It needs to be stressed that this isn't a new engine being used or one of the more common ones, like Unreal or Unity, that's trying to mimic something from yesteryear. This is a game that was made in 2019 in Build. If that sounds familiar, that's the engine responsible for some classics, like Blood, Duke Nukem 3D, Nam, and the original Shadow Warrior. That means that some of the graphical hallmarks of those titles are present here, such as pixelated textures. There's more verticality in the game, so while you still have long hallways, expect to fight in the open air of the city more often. Since this is pseudo 3D, you can rotate around enemies and objects, and they'll rotate with you since everything is flat. There's no real-time lighting, but the various colored lights do a good job of faking that effect rather well, and the blood splatter, explosions and fire look spectacular when you take the game engine into account.

While this is the same Build engine, the team at Voidpoint tweaked it a bunch, and the results add some punch to the engine's capabilities. Aside from the ability to scale at very high resolutions, you can get a large amount of verticality in a level. Object interaction has long been a hallmark for the game, but you get more of it, so it's more involving to move garbage bags and break glasses. The levels are bigger than before, and the load times used to disguise movement from one large area to another is so short that you wouldn't realize it if you aren't paying attention. That lack of load time is also helpful when you die, as respawning feels instantaneous.

Those tweaks aren't just for the graphics alone, as the sound is much better than what you would have gotten before. The sound effects come in crisp, and the music, while still action-packed, sounds like a step above MIDI material while still retaining an old-school vibe. The voices are also clear, and fans of the old 3D Realms stuff will appreciate that Shelly is full of one-liners. It takes a while before her lines start repeating, which we can't say about the enemies in the game.

Of course, one benefit of using something this old is that you don't need much to make the game run smoothly. Looking at the recommended system specs, just about any modern machine can run the game, and if you're willing to drop the resolution a bit, you can run the title on some pretty old rigs from about a decade ago. You can't run the game on something that ran the DOS release of Duke Nukem 3D, but unless you're using an ARM-based system, you should be able to run this game without any issues.

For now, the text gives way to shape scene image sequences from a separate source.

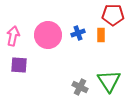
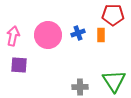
green triangle: moved 5 px right
gray cross: rotated 28 degrees counterclockwise
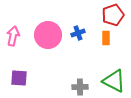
red pentagon: rotated 20 degrees counterclockwise
orange rectangle: moved 5 px right, 3 px down
purple square: moved 13 px down
green triangle: rotated 30 degrees counterclockwise
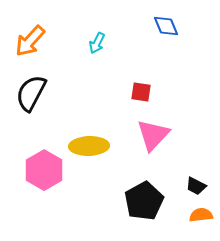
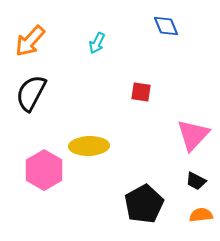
pink triangle: moved 40 px right
black trapezoid: moved 5 px up
black pentagon: moved 3 px down
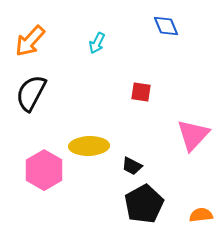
black trapezoid: moved 64 px left, 15 px up
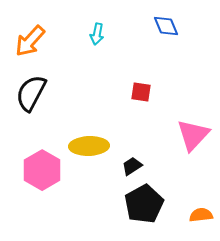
cyan arrow: moved 9 px up; rotated 15 degrees counterclockwise
black trapezoid: rotated 120 degrees clockwise
pink hexagon: moved 2 px left
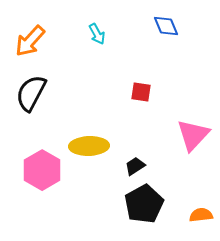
cyan arrow: rotated 40 degrees counterclockwise
black trapezoid: moved 3 px right
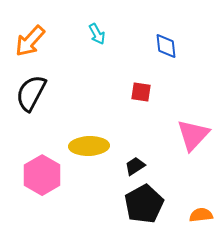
blue diamond: moved 20 px down; rotated 16 degrees clockwise
pink hexagon: moved 5 px down
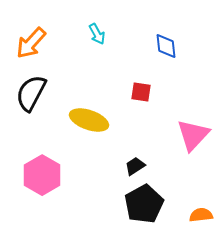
orange arrow: moved 1 px right, 2 px down
yellow ellipse: moved 26 px up; rotated 21 degrees clockwise
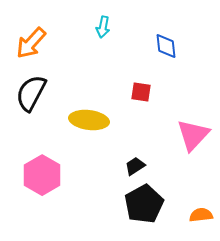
cyan arrow: moved 6 px right, 7 px up; rotated 40 degrees clockwise
yellow ellipse: rotated 12 degrees counterclockwise
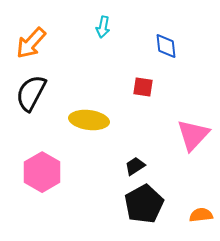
red square: moved 2 px right, 5 px up
pink hexagon: moved 3 px up
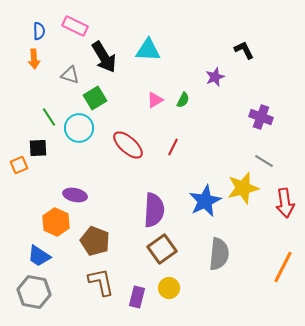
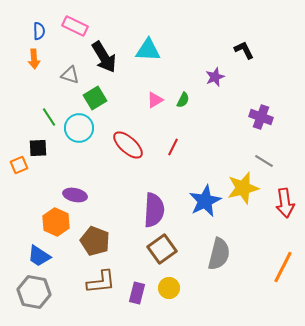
gray semicircle: rotated 8 degrees clockwise
brown L-shape: rotated 96 degrees clockwise
purple rectangle: moved 4 px up
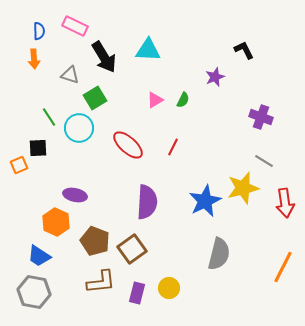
purple semicircle: moved 7 px left, 8 px up
brown square: moved 30 px left
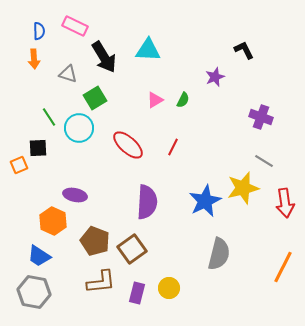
gray triangle: moved 2 px left, 1 px up
orange hexagon: moved 3 px left, 1 px up
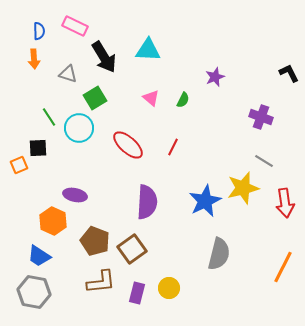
black L-shape: moved 45 px right, 23 px down
pink triangle: moved 4 px left, 2 px up; rotated 48 degrees counterclockwise
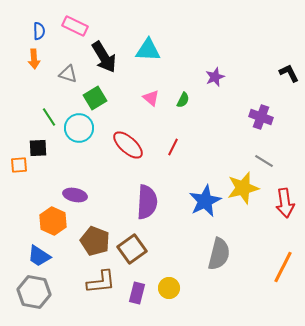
orange square: rotated 18 degrees clockwise
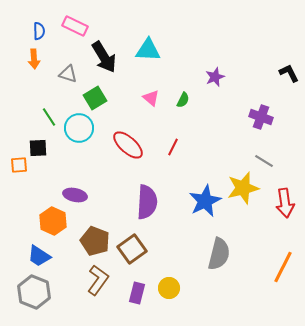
brown L-shape: moved 3 px left, 2 px up; rotated 48 degrees counterclockwise
gray hexagon: rotated 12 degrees clockwise
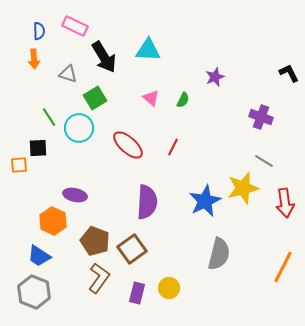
brown L-shape: moved 1 px right, 2 px up
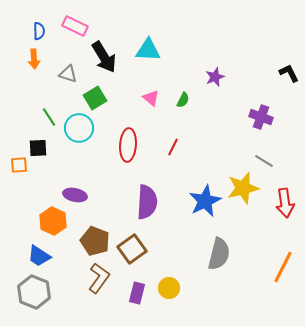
red ellipse: rotated 52 degrees clockwise
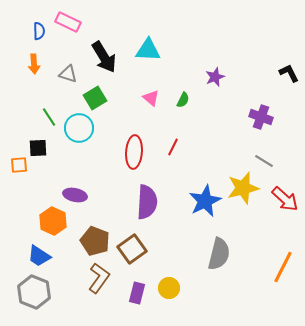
pink rectangle: moved 7 px left, 4 px up
orange arrow: moved 5 px down
red ellipse: moved 6 px right, 7 px down
red arrow: moved 4 px up; rotated 40 degrees counterclockwise
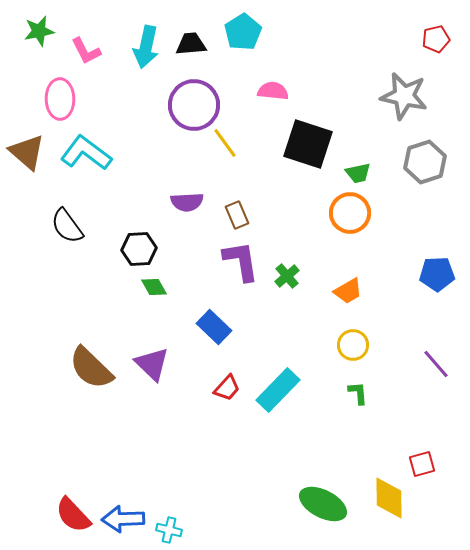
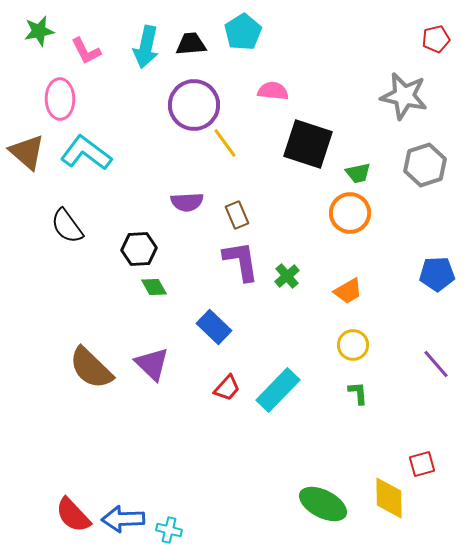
gray hexagon: moved 3 px down
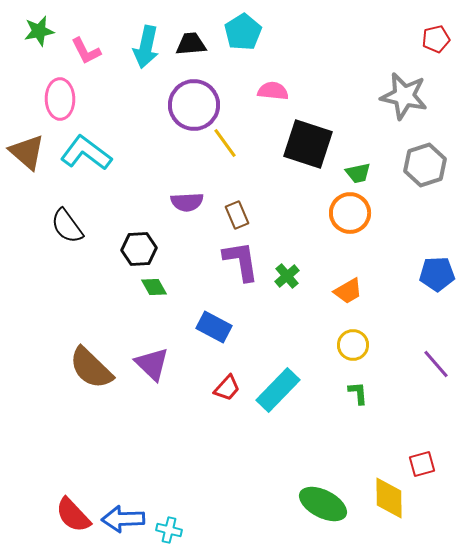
blue rectangle: rotated 16 degrees counterclockwise
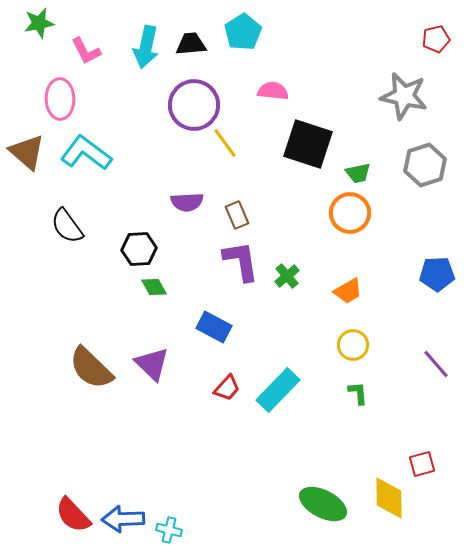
green star: moved 8 px up
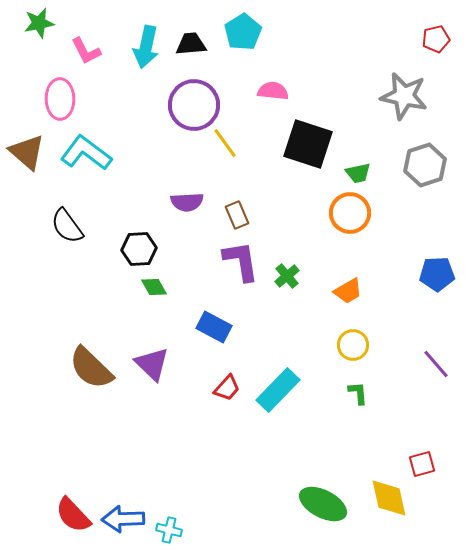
yellow diamond: rotated 12 degrees counterclockwise
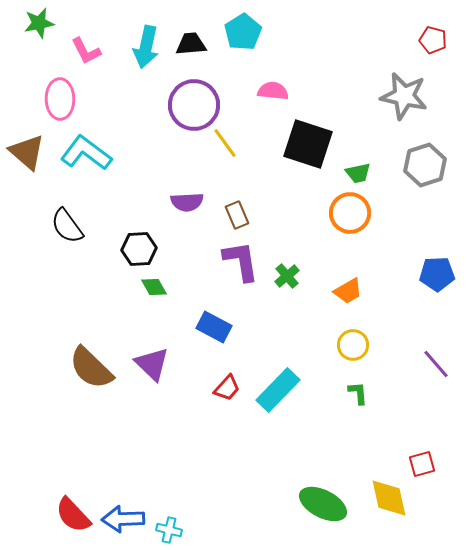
red pentagon: moved 3 px left, 1 px down; rotated 28 degrees clockwise
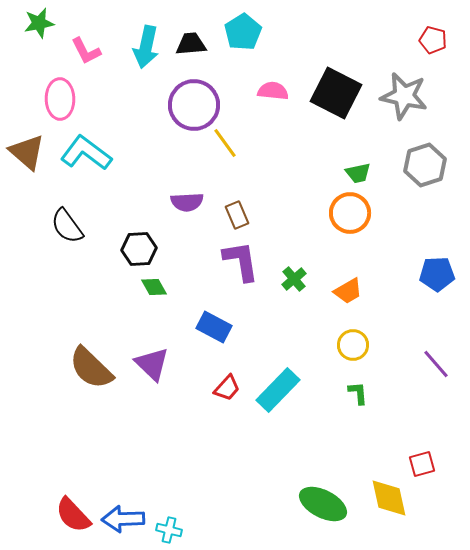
black square: moved 28 px right, 51 px up; rotated 9 degrees clockwise
green cross: moved 7 px right, 3 px down
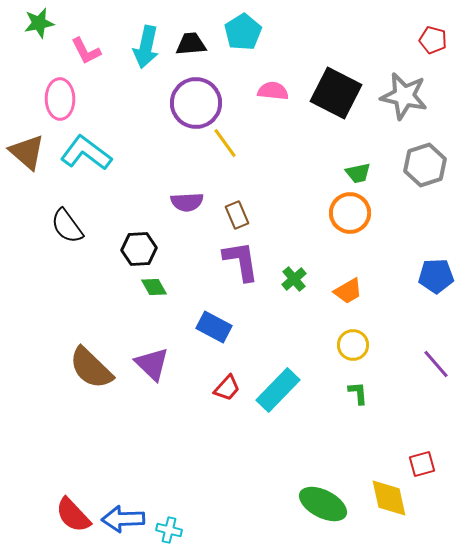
purple circle: moved 2 px right, 2 px up
blue pentagon: moved 1 px left, 2 px down
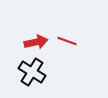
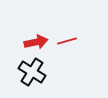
red line: rotated 36 degrees counterclockwise
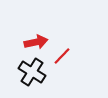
red line: moved 5 px left, 15 px down; rotated 30 degrees counterclockwise
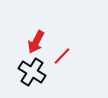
red arrow: rotated 130 degrees clockwise
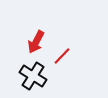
black cross: moved 1 px right, 4 px down
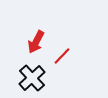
black cross: moved 1 px left, 2 px down; rotated 16 degrees clockwise
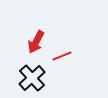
red line: rotated 24 degrees clockwise
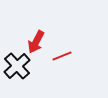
black cross: moved 15 px left, 12 px up
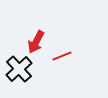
black cross: moved 2 px right, 3 px down
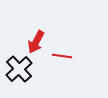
red line: rotated 30 degrees clockwise
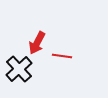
red arrow: moved 1 px right, 1 px down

It might seem redundant to go over the core mechanics, but there was some real dedication to making Ion Fury feel like it was plucked off the shelf decades ago. You're never limited in your arsenal, as you can carry every gun on your person at all times. Those weapons also have an alt-fire mode, so it's possible for a shotgun to become a grenade launcher with the press of a button. Secret passages and rooms are everywhere, and the game is interactive enough that the vending machines work. Keycards become your only blockers, and as expected, they're all color-coded. There are no waypoints to show you where to go, but there's no regenerative health, so medpacks are your friend, and those who want to take cover need to hide behind a wall instead of hitting a button to take cover.

To their credit, the team added in some modern conveniences that make the title bearable for those who haven't played an old shooter in a while. Headshots count, so those with good aim can down enemies faster than before. The game can autosave, and you can allow up to 10 saves at a time if you're not fond of manual saves. Of course, with the checkpoints being far apart enough, you'll want to make it a habit to save. There isn't a regenerative health system, but armor and health items are quite plentiful, and some enemies might drop off armor or health for you. You also need to reload your weapons after every few shots, but that can be seen as a drawback, since the absence of reloading made gunplay flow smoother back then.

Reloading aside, Ion Fury channels everything old school. Guns can deliver decent damage at any distance, so a shotgun from far away is plausible. Enemies hit hard, so running and gunning through a level can result in instant death if you aren't paying attention to your surroundings. You need to explore your environment to move forward, but your curiosity is rewarded with extras that you'll need almost immediately. The game is also fast, so it's a test of reflexes as opposed to methodically moving to a place, aiming, and shooting before repeating the process again.

Taken as a whole, the game feels packed compared to some modern shooters. The campaign only takes around eight hours to complete, but it feels like you're doing more in it, since the segments are long and there are hardly any cut scenes. Some additional short episodes are thrown in, making it feel like this version is packed with DLC as opposed to a brand-new title. The one thing missing here compared to other shooters is a multiplayer mode, but in the grand scheme of things, that omission isn't too bad.

The only other issue is using a controller as opposed to the trusty keyboard-mouse combo. For one thing, the game has no binding for a weapon's alt-fire mode, a glaring omission considering how useful it is. The other issue you'll run into is that the game has you moving at top speed all the time, whether it's running through an environment or turning to aim. The default settings are too sensitive, so expect to go in and tweak everything often before you can start a proper run.

Ion Fury is an old-school shooting fan's dream. All of the mechanics are intact, from non-regenerative health to the ability to carry a full arsenal of weapons, and the level design feels intuitive and encourages exploration without needing waypoints. Some of the new mechanics fit in well, but a few, like the need to reload, only increase the difficulty on a tough game. Seeing all of this done on a decades-old engine is enough to convince you of the versatility of those old FPS engines. Unless you hate the old FPS style, Ion Fury is a must-have for your gaming library.